12-year-old recovers after being on ECMO support for 65 days

Hyderabad: A 12-year-old boy, who was on Extracorporeal Membrane Oxygenation (ECMO) support for 65 days after suffering multi-organ infection due to Covid-19, has recovered fully at a hospital here.

According to doctors, this is the only reported case in the country of a child who has sustained on this mode of life support for over two months and has fully recovered from his infection.

Doctors at Krishna Institute of Medical Sciences (KIMS) Hospital announced on Friday that the boy, who was airlifted from UP to Hyderabad, has recovered well enough for ECMO discontinuation.

The patient had been on life support utilising the efficiencies of a veno-venous ECMO. Doctors at KIMS said they closely monitored other organ functions, enhanced nutrition, physical rehabilitation, and advanced lung recovery manoeuvres while on the ECMO.

“When the patient came to us, his lungs were fully affected, stiff and he was unable to supply oxygen to his body. With ECMO support, his lung was rested and gradually healed itself and regained enough function to be able to support him,” said Dr Vijil, Chief of Transplant Pulmonology, KIMS Heart and Lung Institute.

The boy was airlifted from Midland Healthcare and Research centre, Lucknow. A medical team from KIMS flew on a chartered aircraft to evacuate this child to their base in Hyderabad.

“It is very heartening to know that the child has recovered fully and is being discharged from the hospital. It was a very satisfying effort of the combined medical team at Midland Hospital Lucknow and KIMS Hospital Hyderabad to achieve a successful outcome,” said Dr B P Singh, Senior Pulmonologist and Primary Physician Midland Healthcare and Research Centre.

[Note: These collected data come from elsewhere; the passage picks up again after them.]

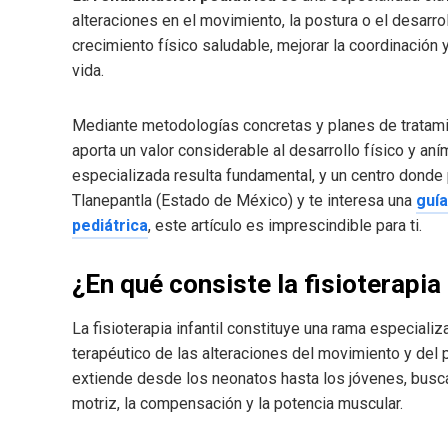
alteraciones en el movimiento, la postura o el desarro
crecimiento físico saludable, mejorar la coordinación
vida.
Mediante metodologías concretas y planes de tratamie
aporta un valor considerable al desarrollo físico y aní
especializada resulta fundamental, y un centro donde
Tlanepantla (Estado de México) y te interesa una
guía
pediátrica
, este artículo es imprescindible para ti.
¿En qué consiste la fisioterapia 
La fisioterapia infantil constituye una rama especiali
terapéutico de las alteraciones del movimiento y del 
extiende desde los neonatos hasta los jóvenes, buscan
motriz, la compensación y la potencia muscular.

“This boy had critical illness syndrome on arrival. This also included a myopathy caused by steroids and immunomodulating therapy for severe Covid. It required a herculean effort for over 2 months till he recovered well enough for ECMO discontinuation. It is really a satisfying moment for us,” Dr Prabhat Dutta, Chief Intensivist, KIMS Heart and Lung Transplant Institute, said. He also thanked the nursing and physiotherapy team for their efforts.

Critical Covid illness leads to multiple comorbidities, muscle weakness caused by medications used to treat the primary condition, repeated infections in the bloodstream, and secondary infections in their airways over and above dense non-resolving pneumonia.

“Dr Sandeep Attawar and the transplant team at KIMS Hospitals are first among equals. The high-quality outcomes that they aspire to and achieve, time and time again, and their accomplishments demonstrate their commitment and the facilities at KIMS,” said Dr Abhinay Bollineni, Chief Executive Officer, KIMS hospitals.

A veteran in the field of transplant surgeries with experience of more than 25 years, Dr Attawar has performed over 12,000 heart surgeries and has over 350 transplant surgeries for lungs, heart, and artificial heart.

In treating this patient, he was supported by a team of experts and support staff members, who monitored the child round the clock for more than two months.